In practice, researchers often optimize codon usage for the host organism to ensure efficient and accurate protein production.

Homework Questions from Dr. LeProust

Question 1: What’s the most commonly used method for oligo synthesis currently?

Answer: The most commonly used method for oligonucleotide synthesis currently is solid-phase phosphoramidite chemistry

Question 2: Why is it difficult to make oligos longer than 200nt via direct synthesis?

Answer: Making oligonucleotides (oligos) longer than 200 nucleotides (nt) via direct chemical synthesis is difficult primarily because of the exponential decrease in yield caused by coupling efficiencies being less than 100%, and the cumulative increase in chemical errors over long synthesis cycles.

Question 3: Why can’t you make a 2000bp gene via direct oligo synthesis?

Answer: Direct, single-step chemical synthesis of a 2000 base pair (bp) DNA sequence is currently not possible using standard automated oligonucleotide synthesis, primarily due to the exponential decrease in efficiency, accumulation of errors, and the inability to purify such long single-stranded molecules.
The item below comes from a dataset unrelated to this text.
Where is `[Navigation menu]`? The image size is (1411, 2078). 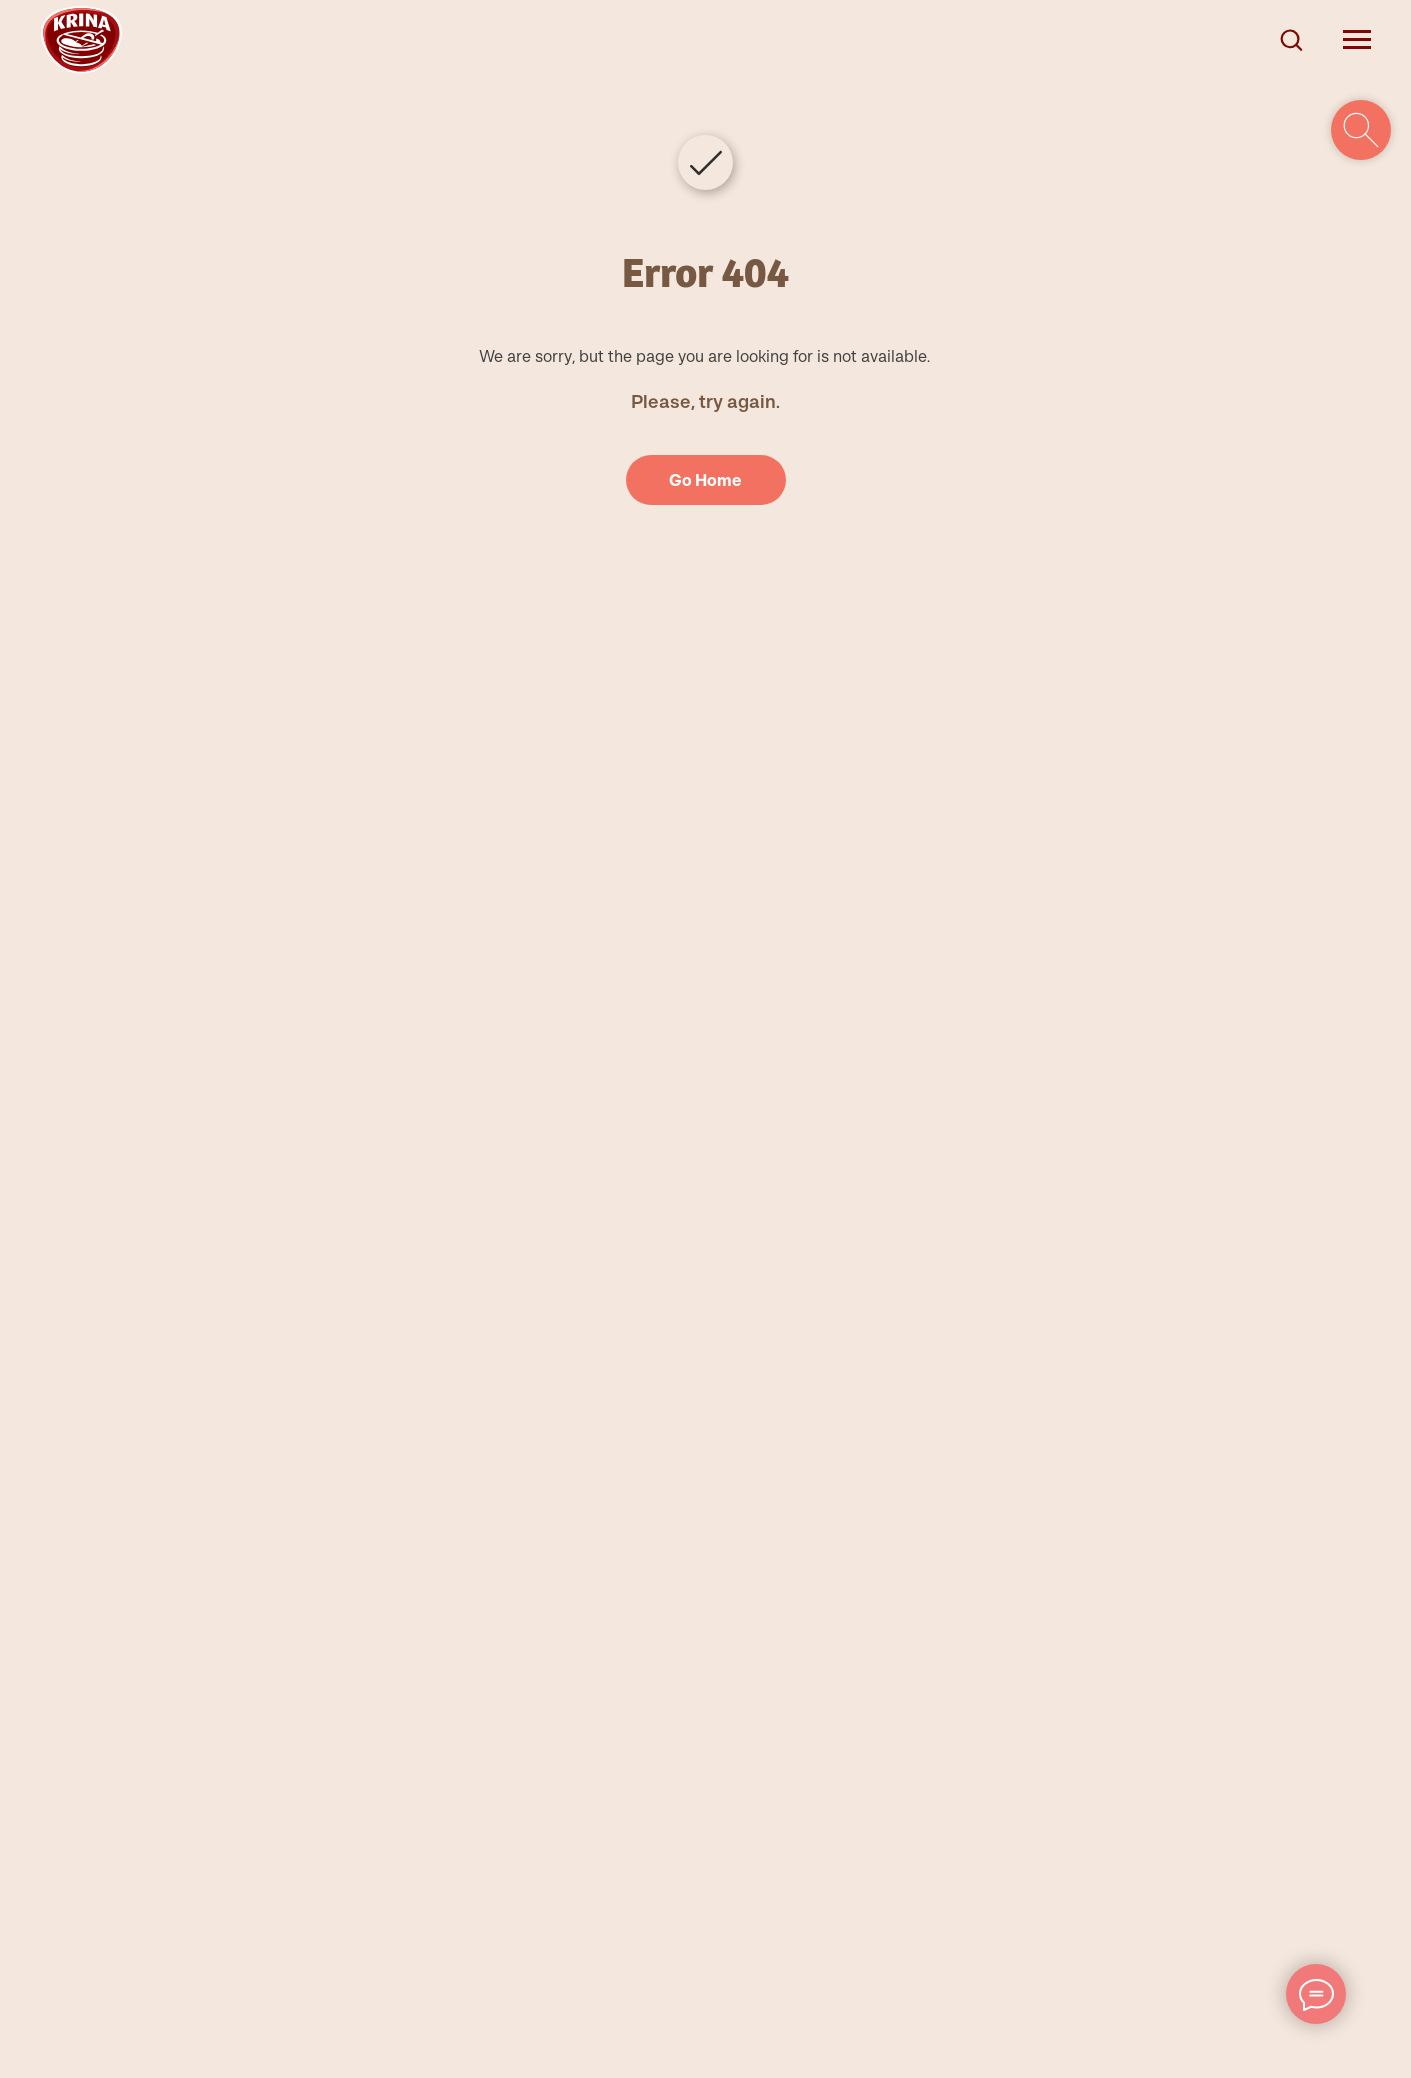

While 2000 bp genes are commonly created, they are assembled from smaller oligonucleotides (typically 40-200 bases) rather than synthesized in one direct step.

Homework Question from George Church

Question 1: What are the 10 essential amino acids in all animals and how does this affect your view of the “Lysine Contingency”?

Answer: The 10 essential amino acids that must be acquired through the diet of most animals, including humans, are Histidine, Isoleucine, Leucine, Lysine, Methionine, Phenylalanine, Threonine, Tryptophan, Valine, and Arginine. These are considered “essential” because animal bodies cannot synthesize these amino acids internally at a rate sufficient to meet metabolic needs and must instead obtain them from food.

How the Science Affects My View of the Contingency: The knowledge that lysine is an essential amino acid for all animals completely undermines the premise of the “Lysine Contingency” as a practical, reliable safety feature. All vertebrates already cannot produce their own lysine. They must obtain it from their food. Making a dinosaur “lysine-deficient” is redundant because they were already, by definition, dependent on dietary lysine. The contingency fails because dinosaurs can easily find lysine in their environment. Herbivores can eat soy, beans, and other common plants, while carnivores can obtain it by eating those herbivores. The failure of the contingency serves as a key plot point demonstrating human hubris and the inability to fully control nature, as noted by characters in the franchise.

AI Use Disclosure: I used ChatGPT (OpenAI) as a brainstorming and structuring aid while working on this assignment. Specifically, I used AI-generated prompts to help clarify the assignment requirements, organize my ideas, and explore example frameworks for governance and ethics analysis. All final interpretations, reflections, and written content were reviewed, adapted, and contextualized by me.